The all-civilian Fram2 crew successfully utilized a portable X-ray generator to perform medical imaging in microgravity. This milestone demonstrates a new capability for health monitoring and hardware diagnostics on future space missions.

Astronauts perform first medical X-rays in orbit during SpaceX mission
Astronauts perform first medical X-rays in orbit during SpaceX mission

Astronauts aboard the SpaceX Fram2 mission achieved a milestone in aerospace medicine by successfully capturing the first medical X-ray images in orbit. The demonstration, conducted during a polar orbital flight that began on March 31, 2025, represents the first time diagnostic-quality radiography has been performed in microgravity.

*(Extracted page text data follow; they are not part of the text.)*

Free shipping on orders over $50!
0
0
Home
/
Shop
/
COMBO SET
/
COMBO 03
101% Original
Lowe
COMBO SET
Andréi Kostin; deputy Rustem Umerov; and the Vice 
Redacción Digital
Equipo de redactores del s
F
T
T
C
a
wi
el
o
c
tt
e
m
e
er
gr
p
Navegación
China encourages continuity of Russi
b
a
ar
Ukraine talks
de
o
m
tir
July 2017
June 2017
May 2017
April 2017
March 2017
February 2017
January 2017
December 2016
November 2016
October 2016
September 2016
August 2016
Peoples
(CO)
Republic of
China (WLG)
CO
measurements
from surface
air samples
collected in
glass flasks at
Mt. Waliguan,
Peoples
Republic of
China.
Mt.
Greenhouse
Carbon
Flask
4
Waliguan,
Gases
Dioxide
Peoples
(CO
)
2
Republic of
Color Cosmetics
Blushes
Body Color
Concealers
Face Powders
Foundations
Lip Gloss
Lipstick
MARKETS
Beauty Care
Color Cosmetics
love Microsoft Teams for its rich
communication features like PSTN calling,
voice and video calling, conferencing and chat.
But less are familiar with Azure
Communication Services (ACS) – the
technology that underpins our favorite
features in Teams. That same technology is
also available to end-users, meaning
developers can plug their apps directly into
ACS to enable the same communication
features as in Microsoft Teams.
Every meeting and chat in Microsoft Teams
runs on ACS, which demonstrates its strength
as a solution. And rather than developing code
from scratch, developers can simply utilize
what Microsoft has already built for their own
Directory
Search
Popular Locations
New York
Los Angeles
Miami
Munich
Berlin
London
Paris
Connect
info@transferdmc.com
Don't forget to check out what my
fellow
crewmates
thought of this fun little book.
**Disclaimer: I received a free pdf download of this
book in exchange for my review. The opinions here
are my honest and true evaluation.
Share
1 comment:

Fram2 mission objectives and technological demonstration

The Fram2 mission, an all-civilian flight launched aboard a SpaceX Falcon 9 rocket, utilized a Crew Dragon capsule to reach a polar orbit, traveling at speeds of 17,500 miles per hour. During the 3.5-day mission, the four-person crew executed 22 scientific experiments. Central to this research was the SpaceXray project, which aimed to validate the viability of mobile radiography in the unique environment of space.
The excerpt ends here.